The Development of Oscillators Perform Superiorly
Crystal oscillators with a wide range of 750 kHz to 1.35 GHz can provide significant business and performance advances. And these years, people require oscillators to have much higher frequencies and low jitter, as well as the low cost. Designers are trying to keep the balance between high-level performance and cost-effective purchasing
Oscillator improvement
Thanks to the new technologies, such as configurable oscillator technology, the application of the oscillators also become more widely including telecommunications and data networks as well as consumer products. At the same time, the delivery of oscillators and voltage-controlled crystal oscillators (VCXO) become more timely and affordable than ever before.
The configurable crystal oscillator technology has the advantages that common oscillators can not be compared that is its ability to deliver its technical and business advantages across a frequency range of 750 kHz to 1.35 GHz with low jitter (less than 1 ps) and phase noise characteristics comparable to conventional crystal oscillators and SAW oscillators, as well as jitter and phase noise characteristics better than MEMS oscillators. This customizable technology also enables new crystal oscillators to find homes as diverse as the clock source in 10G Ethernet, optical networks, storage-area networks (SANs), FPGAs, ADSL, and many other applications.
Modular Architecture minimized Noise
The modular building-block architecture of these new configurable oscillators, versus the “one-solution-fits-all” approach of programmable oscillators, provides the desired frequency without compounding the noise in the performance of the finished product.
A configurable oscillator begins with a conventional oscillator crystal blank that runs the output through a series of functions, just like a programmable oscillator. But it uses one of several fractional-N phase-locked loops (PLLs) chosen based on the desired frequency for the final application, instead of a conventional integer PLL that just blankets a wide frequency range. Because the fractional-N PLL does not divide the reference frequency, it helps eliminate one of the noise problems associated with programmable oscillators.
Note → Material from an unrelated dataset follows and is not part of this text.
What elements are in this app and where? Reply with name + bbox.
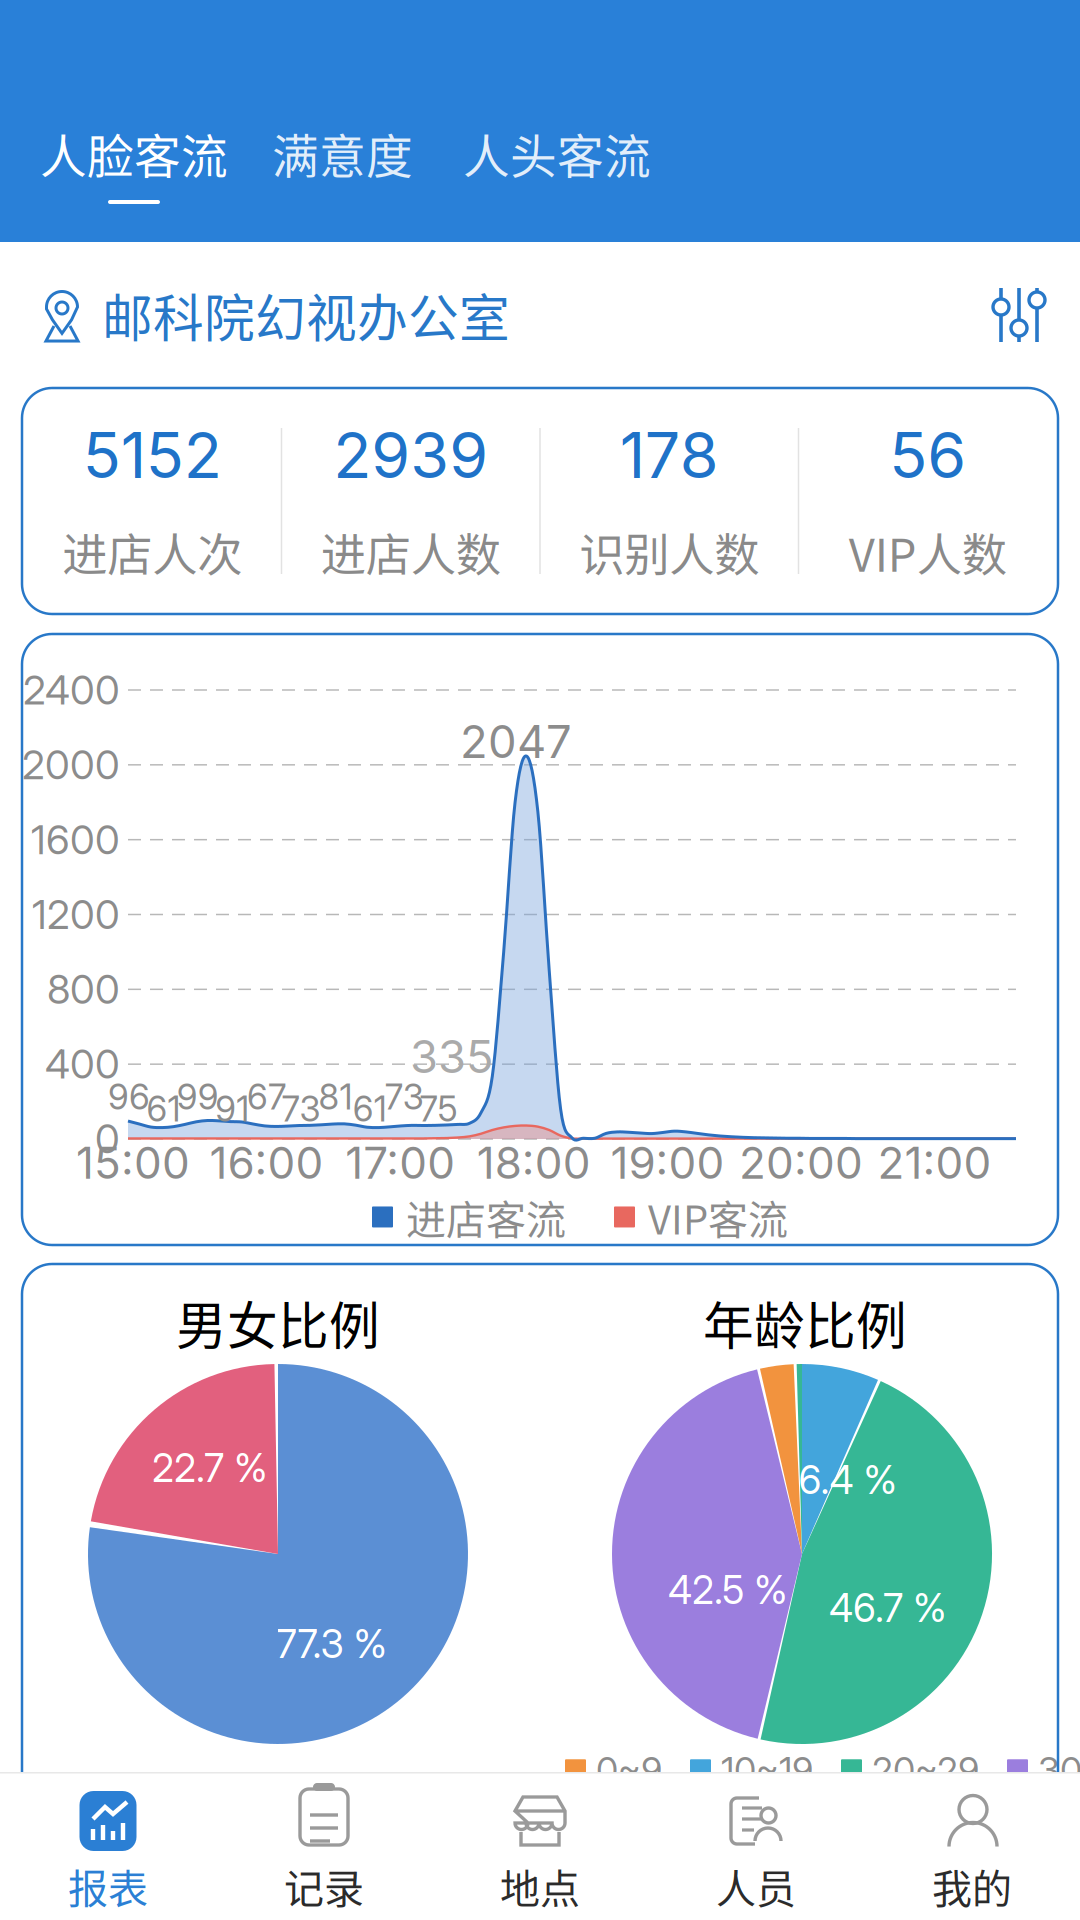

To compensate for spurs, which show up as noise elements in any fractional-N PLL, the configurable oscillator design employs third-order delta-sigma modulator (DSM) technology to lower the overall amplitude of the spurs by spreading them over a larger bandwidth, lowering the total spur level. Combined with ASICs, this modular design allows for accurate performance, lower noise, decreased costs, shorter lead times, and increased flexibility.